Le traitement repose sur la psychothérapie associée aux anxiolytiques si les symptômes handicapent peu la vie du sujet. Dans les formes les plus sévères, les antidépresseurs anti-sérotoninergiques sont indiqués.
Pathomimie
Des lésions factices peuvent être produites dans des circonstances très variées : de façon consciente, dans le cadre de compulsions ou bien d'idées délirantes. Le terme de pathomimie est réservé à des lésions produites par le patient, consciemment ou inconsciemment, dans le but d'obtenir un bénéfice secondaire totalement inconscient. Donc, bien que le malade puisse se rendre compte de ses activités destructrices, il ne sait pas pourquoi il les réalise.
La pathomimie est beaucoup plus fréquente chez la femme que chez l'homme.

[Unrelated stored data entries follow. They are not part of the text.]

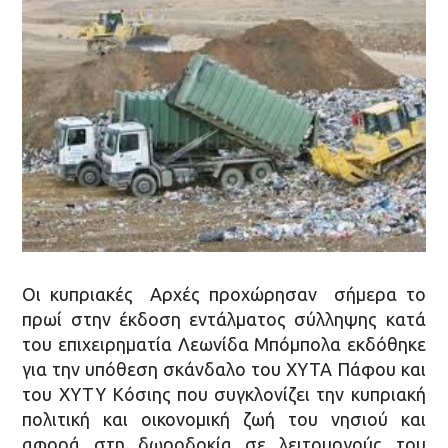
Οι κυπριακές Αρχές προχώρησαν σήμερα το
πρωί στην έκδοση εντάλματος σύλληψης κατά
του επιχειρηματία Λεωνίδα Μπόμπολα εκδόθηκε
για την υπόθεση σκάνδαλο του ΧΥΤΑ Πάφου και
του ΧΥΤΥ Κόσιης που συγκλονίζει την κυπριακή
πολιτική και οικονομική ζωή του νησιού και
αφορά στη δωροδοκία σε λειτουργούς του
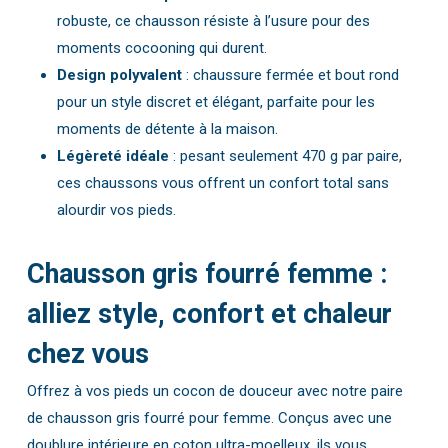
robuste, ce chausson résiste à l’usure pour des
moments cocooning qui durent.
Design polyvalent
: chaussure fermée et bout rond
pour un style discret et élégant, parfaite pour les
moments de détente à la maison.
Légèreté idéale
: pesant seulement 470 g par paire,
ces chaussons vous offrent un confort total sans
alourdir vos pieds.
Chausson gris fourré femme
:
alliez style, confort et chaleur
chez vous
Offrez à vos pieds un cocon de douceur avec notre paire
de chausson gris fourré pour femme. Conçus avec une
doublure intérieure en coton ultra-moelleux, ils vous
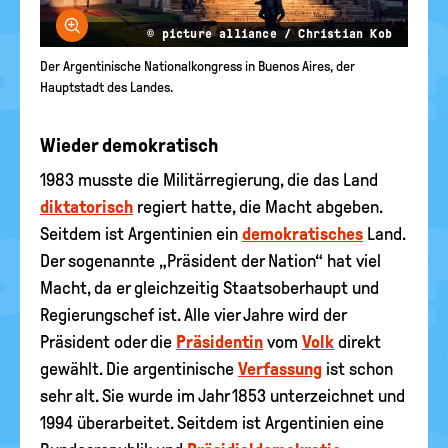
Bild vergrößern
© picture alliance / Christian Kob
Der Argentinische Nationalkongress in Buenos Aires, der
Hauptstadt des Landes.
Wieder demokratisch
1983 musste die Militärregierung, die das Land
diktatorisch
regiert hatte, die Macht abgeben.
Seitdem ist Argentinien ein
demokratisches
Land.
Der sogenannte „Präsident der Nation“ hat viel
Macht, da er gleichzeitig Staatsoberhaupt und
Regierungschef ist. Alle vier Jahre wird der
Präsident oder die
Präsidentin
vom
Volk
direkt
gewählt. Die argentinische
Verfassung
ist schon
sehr alt. Sie wurde im Jahr 1853 unterzeichnet und
1994 überarbeitet. Seitdem ist Argentinien eine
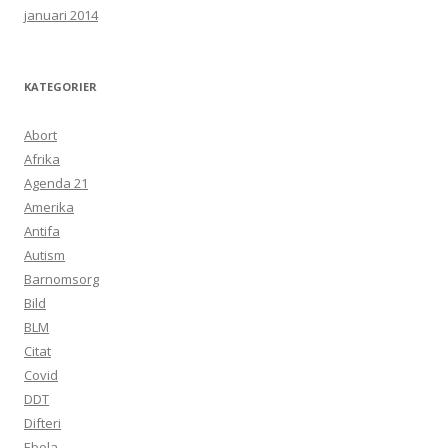
januari 2014
KATEGORIER
Abort
Afrika
Agenda 21
Amerika
Antifa
Autism
Barnomsorg
Bild
BLM
Citat
Covid
DDT
Difteri
Ebola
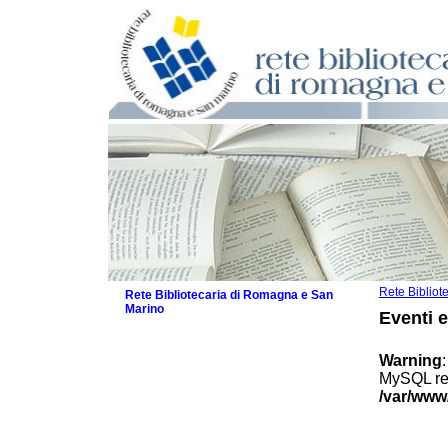
Rete Biblio
Rete Bibliotecaria di Romagna e San
Marino
Eventi 
La Rete
Biblioteche e archivi
Warning
Agenda
MySQL res
Patto intercomunale per la lettura
/var/www
2026
Patto locale per la lettura 2025
Patto locale per la lettura 2024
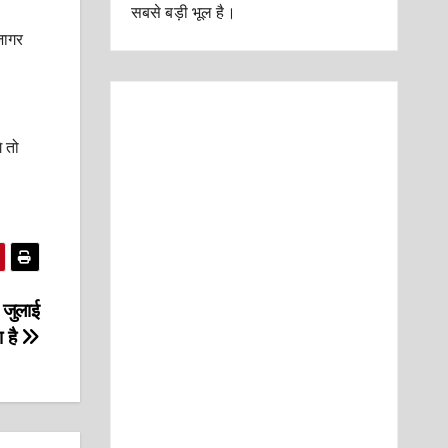
सबसे बड़ी भूल है।
जागर
े तो
 जुलाई
 है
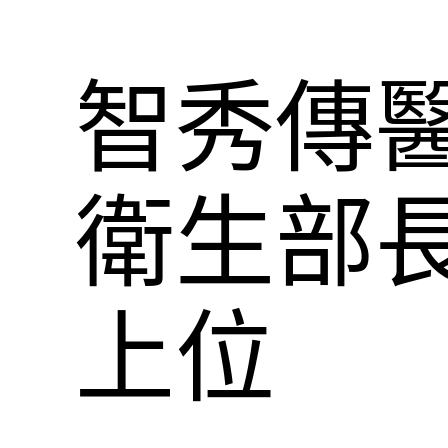
智秀傳
衛生部長
上位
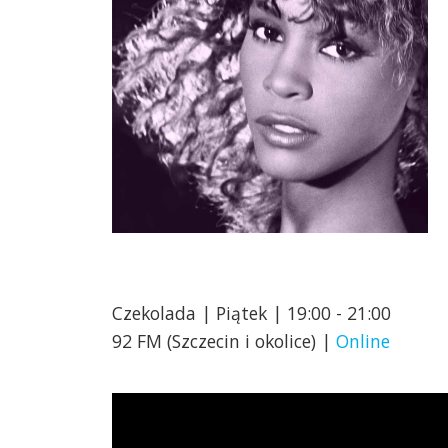
Czekolada | Piątek | 19:00 - 21:00
92 FM (Szczecin i okolice) |
Online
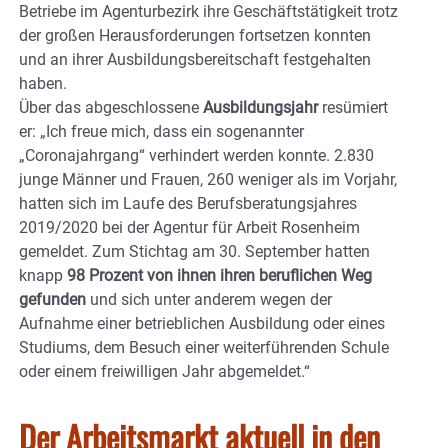
Betriebe im Agenturbezirk ihre Geschäftstätigkeit trotz
der großen Herausforderungen fortsetzen konnten
und an ihrer Ausbildungsbereitschaft festgehalten
haben.
Über das abgeschlossene
Ausbildungsjahr
resümiert
er: „Ich freue mich, dass ein sogenannter
„Coronajahrgang“ verhindert werden konnte. 2.830
junge Männer und Frauen, 260 weniger als im Vorjahr,
hatten sich im Laufe des Berufsberatungsjahres
2019/2020 bei der Agentur für Arbeit Rosenheim
gemeldet. Zum Stichtag am 30. September hatten
knapp
98 Prozent von ihnen ihren beruflichen Weg
gefunden
und sich unter anderem wegen der
Aufnahme einer betrieblichen Ausbildung oder eines
Studiums, dem Besuch einer weiterführenden Schule
oder einem freiwilligen Jahr abgemeldet.“
Der Arbeitsmarkt aktuell in den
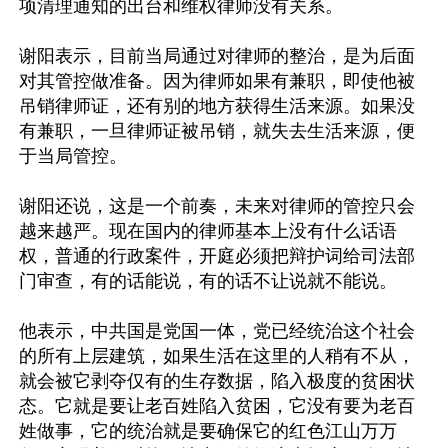
项清理通知的出台和维权律师没有关系。

谢阳表示，目前当局通过对律师的整治，是为后面
对其管控做准备。因为律师如果有兼职，即使他被
吊销律师证，还有别的地方获得生活来源。如果没
有兼职，一旦律师证被吊销，就失去生活来源，便
于当局管控。

谢阳还说，这是一个前奏，未来对律师的管控只会
越来越严。现在国内的律师基本上没有什么话语
权，普通的行政案件，开庭必须把辩护词给司法部
门审查，有的话能说，有的话不让说就不能说。

他表示，中共国是党国一体，党已经统治这个社会
的所有上层建筑，如果生活在这里的人稍有不从，
就会被它剥夺仅有的生存数据，陷入极度的贫困状
态。它就是要让老百姓陷入贫困，它没有要为老百
姓做事，它的统治就是要确保它的红色江山万万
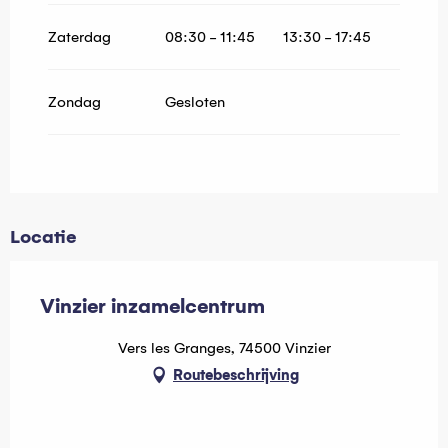
Zaterdag
08:30 - 11:45
13:30 - 17:45
Zondag
Gesloten
Locatie
Vinzier inzamelcentrum
Vers les Granges, 74500 Vinzier
Routebeschrijving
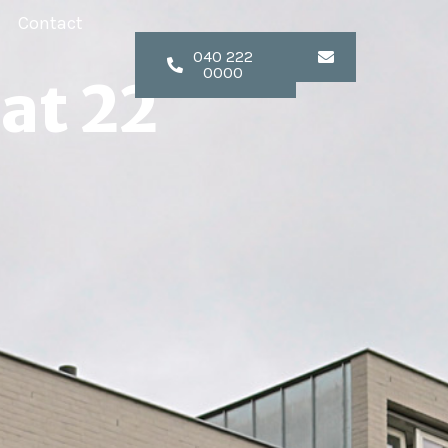
Contact
040 222
0000
at 22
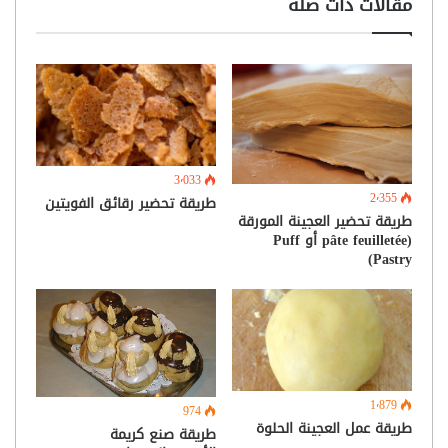
مقالات ذات صلة
3٬033
2٬355
طريقة تحضير رقائق الفويتين
طريقة تحضير العجينة المورقة
(pâte feuilletée أو Puff
Pastry)
1٬879
974
طريقة عمل العجينة الحلوة
طريقة صنع كريمة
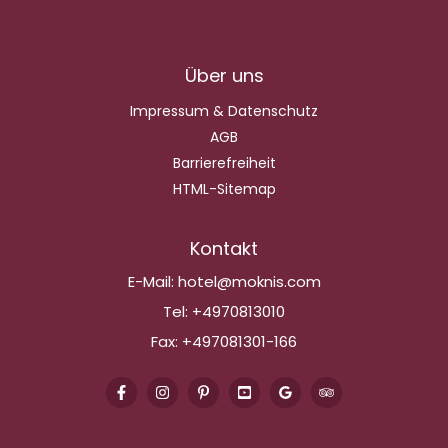
Über uns
Impressum & Datenschutz
AGB
Barrierefreiheit
HTML-Sitemap
Kontakt
E-Mail:
hotel@moknis.com
Tel:
+4970813010
Fax:
+497081301-166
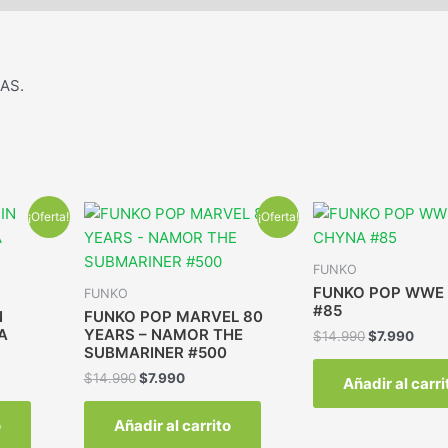
AS.
¡Oferta!
¡Oferta!
FUNKO
FUNKO POP WWE 
FUNKO
#85
N
FUNKO POP MARVEL 80
A
YEARS – NAMOR THE
$
14.990
$
7.990
SUBMARINER #500
$
14.990
$
7.990
Añadir al carri
o
Añadir al carrito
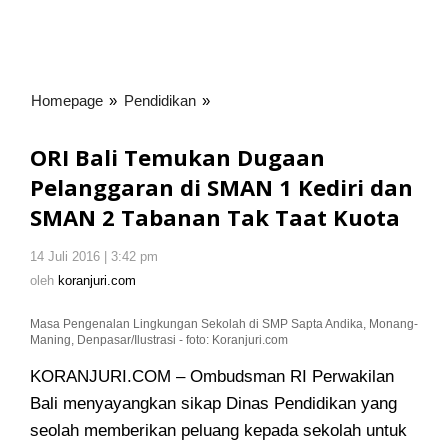
Homepage
»
Pendidikan
»
ORI
Bali
Temukan
ORI Bali Temukan Dugaan
Dugaan
Pelanggaran di SMAN 1 Kediri dan
Pelanggaran
SMAN 2 Tabanan Tak Taat Kuota
di
SMAN
1
14 Juli 2016 | 3:42 pm
oleh
koranjuri.com
Kediri
oleh
koranjuri.com
dan
SMAN
Masa Pengenalan Lingkungan Sekolah di SMP Sapta Andika, Monang-
Maning, Denpasar/Ilustrasi - foto: Koranjuri.com
2
Tabanan
KORANJURI.COM – Ombudsman RI Perwakilan
Tak
Bali menyayangkan sikap Dinas Pendidikan yang
Taat
seolah memberikan peluang
kepada sekolah untuk
Kuota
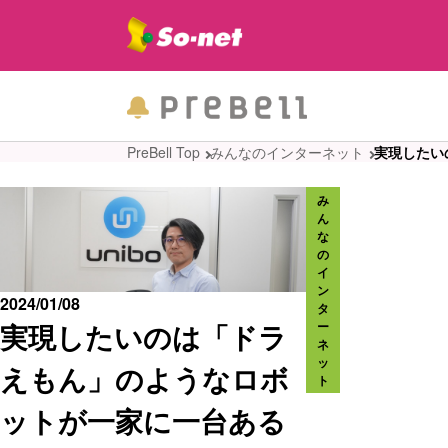
PreBell Top
みんなのインターネット
実現したい
み
ん
な
の
イ
ン
2024/01/08
タ
実現したいのは「ドラ
ー
ネ
ッ
えもん」のようなロボ
ト
ットが一家に一台ある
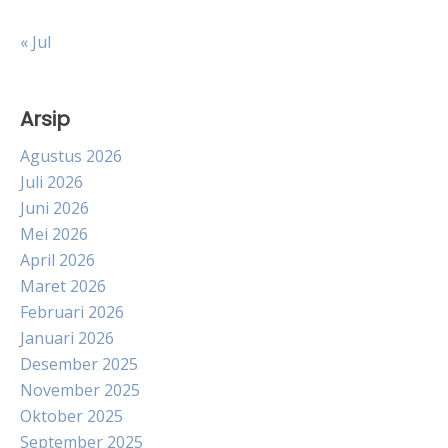
« Jul
Arsip
Agustus 2026
Juli 2026
Juni 2026
Mei 2026
April 2026
Maret 2026
Februari 2026
Januari 2026
Desember 2025
November 2025
Oktober 2025
September 2025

Les lésions sont très variées. Elles sont en général accessibles à la main dominante et ne se conforment pas à la sémiologie des dermatoses connues. Elles sont présentes d'emblée sous leur aspect définitif, sans stades évolutifs.
Alors que le patient apparaît perplexe, vague et peu concerné, la famille est souvent agressive et contrariée qu'aucune cause ou traitement n'aient été trouvés. Le patient et sa famille refusent l'idée que les lésions soient provoquées.
La pathomimie correspond le plus souvent à une personnalité limite ("borderline"), caractérisée par un caractère infantile, impulsif, dépendant et manipulateur.
Le diagnostic de pathomimie est fait à partir du tableau clinique, du type de personnalité et de la négativité des examens somatiques. Pour le traitement, les neuroleptiques, les antidépresseurs et la psychothérapie sont parfois utiles.

En dépression
Beaucoup de patients dépressifs ont comme principaux symptômes des manifestations physiques, en particulier dermatologiques.
Il peut s'agir d'urticaires chroniques, de prurits, de dysesthésies (glossodynies...) ou de l'exacerbation d'une dermatose chronique préexistante...
Bien que les symptômes cutanés dominent le tableau, un interrogatoire attentif permet souvent de détecter des signes de dépression.
Certaines dermatoses sont souvent associées à un état dépressif. Il s'agit, en particulier du psoriasis, de l'acné, de la pelade et de l'urticaire. Le traitement repose sur la psychothérapie et les antidépresseurs.
Koblenzer C.S. : "Psychiatric syndromes of interest to dermatologists". Intern. J. of Dermatol., 1993 ; 32 : 82-87.